1) Insider Trading: Report this to the senior audit partner immediately. The firm must then take appropriate action, which may include reporting the finance director to the relevant regulatory bodies.

2) Misrepresentation and Fraud: You have a professional duty to report this. You should inform your firm's ethics partner, who should then consider the obligation to report the matter to the student's employer.

3) Gift and Hospitality: Politely decline the gift and explain the firm's policy on gifts and hospitality. Inform the senior audit partner about the offer as it may be a key matter for the audit file.

Problem Statement: It is mandatory for an auditor to be independent of the organization before accepting an audit engagement.

Solution:

The correct answer is True. Auditor independence is a fundamental principle of auditing and is mandatory before accepting an audit engagement. The auditor must be independent in mind and appearance to be able to form an objective opinion on the financial statements.

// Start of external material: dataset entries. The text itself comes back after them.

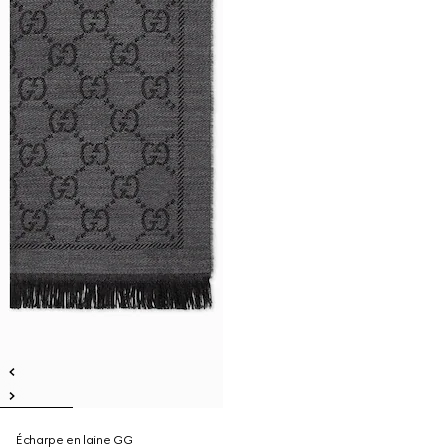
Écharpe en laine GG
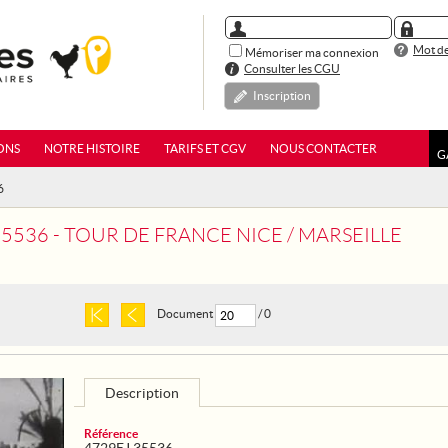
Mot de
Mémoriser ma connexion
Consulter les CGU
Inscription
ONS
NOTRE HISTOIRE
TARIFS ET CGV
NOUS CONTACTER
G
6
35536 - TOUR DE FRANCE NICE / MARSEILLE
Document
/ 0
Description
Référence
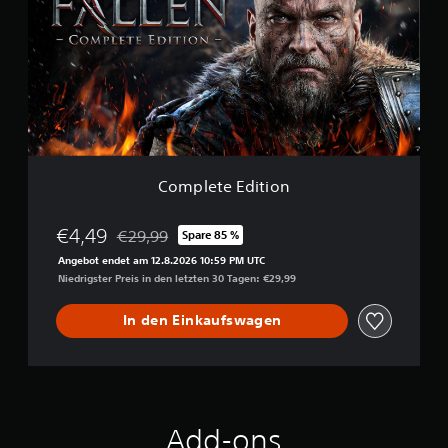
l
e
t
e
E
d
i
t
i
o
Complete Edition
n
€4,49
€29,99
Spare 85 %
Preisnachlass gegenüber dem Originalpreis von €
Angebot endet am 12.8.2026 10:59 PM UTC
Niedrigster Preis in den letzten 30 Tagen: €29,99
In den Einkaufswagen
Add-ons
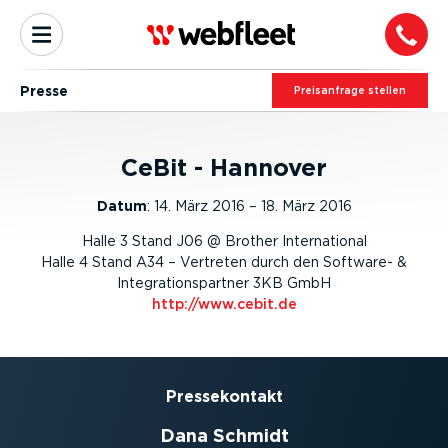
Presse
Preis­an­frage stellen
CeBit - Hannover
Datum
:
14. März 2016 – 18. März 2016
Halle 3 Stand J06 @ Brother International
Halle 4 Stand A34 – Vertreten durch den Software- &
Integrationspartner 3KB GmbH
http://www.cebit.de
Presse­kontakt
Dana Schmidt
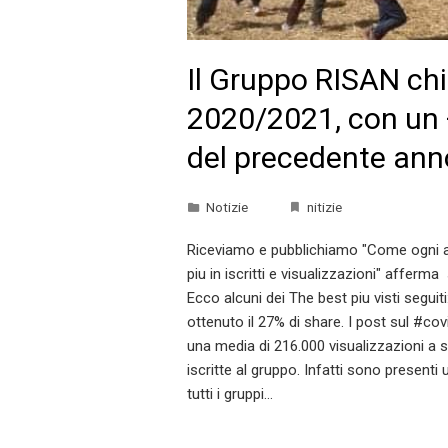
Il Gruppo RISAN chiu
2020/2021, con un 
del precedente ann
Notizie
nitizie
Riceviamo e pubblichiamo "Come ogni ann
piu in iscritti e visualizzazioni" afferm
Ecco alcuni dei The best piu visti segui
ottenuto il 27% di share. I post sul #co
una media di 216.000 visualizzazioni a s
iscritte al gruppo. Infatti sono presenti 
tutti i gruppi…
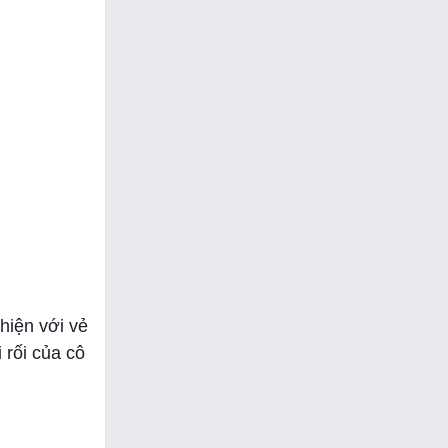
hiện với vẻ
i rối của cô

Problem Statement: Auditors should avoid situations that create conflicts of interest, such as having financial interests in the company being audited.

Solution:

The correct answer is True. Auditors have a professional and ethical obligation to maintain their independence and objectivity. Having a financial interest in an audit client creates a self-interest threat, which can compromise the auditor's independence.

Problem Statement: Explain the five threats to ethics with appropriate examples.

Solution:

  1. Self-Interest Threat: Arises from a financial or other interest that could improperly influence judgment. E.g., an auditor owning shares in the client company.
  2. Self-Review Threat: Occurs when an auditor audits their own work. E.g., a member of the audit team also preparing the client's financial statements.
  3. Advocacy Threat: Occurs when an auditor promotes a client's position to the point of compromising objectivity. E.g., an auditor representing a client in a legal dispute.
  4. Familiarity Threat: Arises from a long or close relationship with a client, leading to a lack of professional skepticism. E.g., an audit partner auditing the same client for 10 years.
  5. Intimidation Threat: Occurs when an auditor is intimidated or threatened by a client. E.g., a client threatening to fire the auditor for issuing a qualified opinion.